Un consumatore sempre più sensibile ai temi ambientali
La sensibilità del consumatore sul tema sostenibilità è aumentata notevolmente dopo la pandemia, come dimostra la ricerca condotta da Daniele Novello, consulente senior, Consumer insights di Gfk (Growth for knowledge).
I consumatori stanno ripensando e rivedendo il proprio approccio su consumo e priorità: il 33% del campione tiene gli occhi aperti su nuovi prodotti e servizi aperti all’innovazione, con un +7% dopo la pandemia.
Il 30% dichiara di acquistare prodotti e servizi che sposano le proprie convinzioni o valori. Per il 59%, le aziende devono essere responsabili dal punto di vista ambientale e il 36% si sente in colpa quando fa qualcosa che non sia “environmentally-friendly” (+7% negli ultimi 5 anni).
Molte barriere nell’acquistare in modo sostenibile sono connesse all’innovazione. Per il 55%, le alternative green a molti prodotti sono troppo costose, invece, per il 29% non funzionano così bene.

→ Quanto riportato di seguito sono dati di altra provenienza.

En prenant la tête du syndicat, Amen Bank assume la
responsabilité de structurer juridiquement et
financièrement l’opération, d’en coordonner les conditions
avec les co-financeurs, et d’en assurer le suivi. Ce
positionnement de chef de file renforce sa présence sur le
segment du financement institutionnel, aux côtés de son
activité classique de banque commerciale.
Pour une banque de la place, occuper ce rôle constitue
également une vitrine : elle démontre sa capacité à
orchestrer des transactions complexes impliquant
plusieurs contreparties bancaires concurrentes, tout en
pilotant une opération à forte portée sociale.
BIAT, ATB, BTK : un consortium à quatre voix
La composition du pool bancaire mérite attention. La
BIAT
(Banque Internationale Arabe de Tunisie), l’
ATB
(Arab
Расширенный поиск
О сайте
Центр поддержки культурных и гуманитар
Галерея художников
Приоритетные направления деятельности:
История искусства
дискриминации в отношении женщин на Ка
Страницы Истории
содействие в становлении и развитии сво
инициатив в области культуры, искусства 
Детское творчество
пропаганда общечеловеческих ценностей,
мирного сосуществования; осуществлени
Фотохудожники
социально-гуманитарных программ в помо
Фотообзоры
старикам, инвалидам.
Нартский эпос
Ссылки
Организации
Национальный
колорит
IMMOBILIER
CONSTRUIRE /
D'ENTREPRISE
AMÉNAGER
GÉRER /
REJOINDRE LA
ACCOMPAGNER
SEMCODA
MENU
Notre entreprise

La chiave per incrementare un cambio di abitudini in senso sostenibile, è la formazione dei consumatori. Il 40% infatti, vorrebbe fare di più per l’ambiente, ma non sa come fare e il 44% crede pienamente o alquanto alla pubblicità e al claim sulle etichette.

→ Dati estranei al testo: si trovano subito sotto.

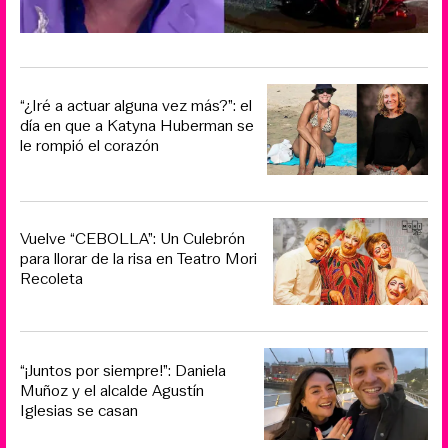
“¿Iré a actuar alguna vez más?”: el
día en que a Katyna Huberman se
le rompió el corazón
Vuelve “CEBOLLA”: Un Culebrón
para llorar de la risa en Teatro Mori
Recoleta
“¡Juntos por siempre!”: Daniela
Muñoz y el alcalde Agustín
Iglesias se casan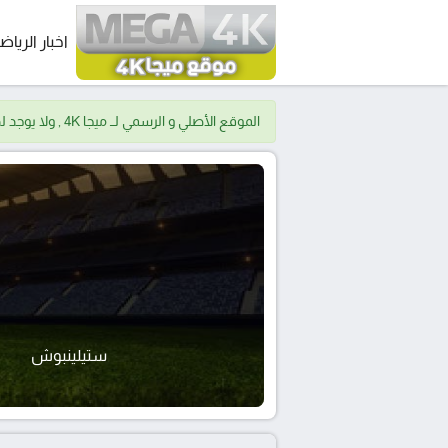
اخبار الرياض
الموقع الأصلي و الرسمي لــ ميجا 4K , ولا يوجد لدينا موقع اخر.
ستيلينبوش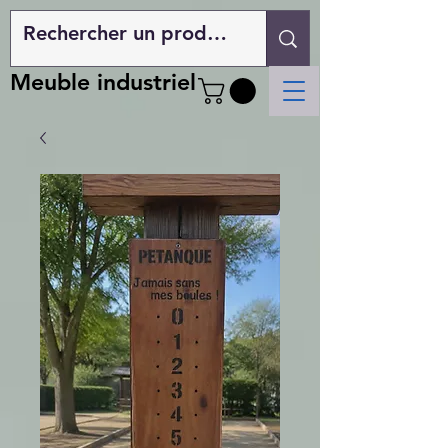
Meuble industriel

Pertanto, il consumatore va aiutato ad orientarsi attraverso un’informazione certificata che lo aiuti ad individuare veri e propri obiettivi verdi.
Il viaggio delle aziende verso la sostenibilità
Come ha illustrato Timothy Nixon, amministratore delegato di Signal climate analytics, media partner di Reuters news, misurare le aziende nel viaggio che fanno verso la sostenibilità è complicato, poiché esse stesse ed i loro stakeholder hanno bisogno di sapere consapevolmente, dove si trovano oggi, confrontandosi con i propri competitor, e in quale direzione stanno andando nella creazione del valore.
Sono quattro i principali step che compiono le aziende:
- una prima fase di impegno iniziale incentrata sulla mitigazione del rischio;
- una seconda su una organizzazione sistematica (certificazioni, reporting);
- una terza sulla trasformazione del core business, ovvero, la strategia di sostenibilità guida l’innovazione dei prodotti e dei processi;
- l’ultima fase è quella della differenziazione competitiva, basata sul proprio brand e modello di business.
Secondo Nixon diverse analisi rivelano una discrepanza tra la realtà e ciò che le aziende riportano: “Chi oggi inquina”, afferma Nixon, “è in ritardo sulla definizione degli obiettivi climatici. Solo l’11% dei 250 maggiori responsabili delle emissioni pianifica grandi tagli entro il 2030”.